Diante de um mundo marcado por desigualdades crescentes, precarização do trabalho e colapso climático, o Centro de Assessoria Multiprofissional (Camp) aposta na formação política como ferramenta de resistência e transformação social. Com o Programa de Formação Continuada, a entidade busca fortalecer lideranças populares e incentivar a construção de um “outro mundo possível”, fundado na solidariedade e na justiça social.
O Programa de Formação Continuada é uma iniciativa do Camp – Escola do Bem Viver que tem como missão a formação de sujeitos coletivos comprometidos com a igualdade, os direitos humanos, a democracia e a justiça socioambiental. É uma oportunidade de formação política, de aprofundamento teórico e de reflexão sobre as práxis das várias formas de economias praticadas pelos povos das periferias, do campo, das florestas e das águas.

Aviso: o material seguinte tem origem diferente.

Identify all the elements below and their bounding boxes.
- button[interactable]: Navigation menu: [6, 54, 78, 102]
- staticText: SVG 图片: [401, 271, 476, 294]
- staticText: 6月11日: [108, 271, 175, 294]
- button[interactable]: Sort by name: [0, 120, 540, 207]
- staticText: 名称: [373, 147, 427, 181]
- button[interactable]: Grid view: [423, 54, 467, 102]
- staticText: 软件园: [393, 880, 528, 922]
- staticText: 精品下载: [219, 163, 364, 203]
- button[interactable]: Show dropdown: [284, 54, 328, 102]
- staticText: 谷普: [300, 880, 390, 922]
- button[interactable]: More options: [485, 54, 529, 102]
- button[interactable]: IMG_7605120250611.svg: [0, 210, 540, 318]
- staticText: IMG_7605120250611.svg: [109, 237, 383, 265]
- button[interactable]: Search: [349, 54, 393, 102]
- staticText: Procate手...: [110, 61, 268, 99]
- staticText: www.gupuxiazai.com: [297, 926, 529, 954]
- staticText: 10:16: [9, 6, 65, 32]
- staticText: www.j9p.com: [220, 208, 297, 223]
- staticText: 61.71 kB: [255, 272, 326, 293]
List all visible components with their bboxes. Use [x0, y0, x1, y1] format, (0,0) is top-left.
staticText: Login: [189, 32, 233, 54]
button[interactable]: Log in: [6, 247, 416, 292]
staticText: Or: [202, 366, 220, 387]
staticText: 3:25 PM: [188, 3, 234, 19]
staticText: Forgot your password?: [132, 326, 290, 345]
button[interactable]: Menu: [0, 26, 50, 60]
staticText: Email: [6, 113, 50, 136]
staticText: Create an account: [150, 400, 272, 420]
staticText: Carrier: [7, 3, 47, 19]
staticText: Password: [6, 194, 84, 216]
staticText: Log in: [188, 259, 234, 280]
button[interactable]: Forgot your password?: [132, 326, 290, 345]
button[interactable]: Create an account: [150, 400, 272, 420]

Este 1º Ciclo de Formação, denominado de “Construindo o fazer solidário para um outro mundo possível”, tem como objetivo proporcionar a troca de experiências e de informações entre lideranças de grupos, coletivos e empreendimentos destas várias formas de economias praticadas nos territórios, para o aprofundamento e difusão de técnicas de planejamento, produção, comercialização de produtos e serviços e, para reflexão sobre o papel de uma nova economia na construção de uma sociedade mais justa, igualitária e sustentável.
Inscrições
Serão disponibilizadas 30 (trinta) vagas, garantindo-se a representatividade e a diversidade de pessoas e segmentos que compõe os empreendimentos e grupos de economia popular e solidária no Rio Grande do Sul.
O programa é destinado a lideranças sociais que tenham como atividade principal os empreendimentos ou grupos de economia popular e solidária, que residam no Rio Grande do Sul e que, preferencialmente, tenham participado de pelo menos uma atividade realizada pelo Camp nos últimos três anos. As inscrições ocorrem até o dia 10 de agosto por meio deste formulário.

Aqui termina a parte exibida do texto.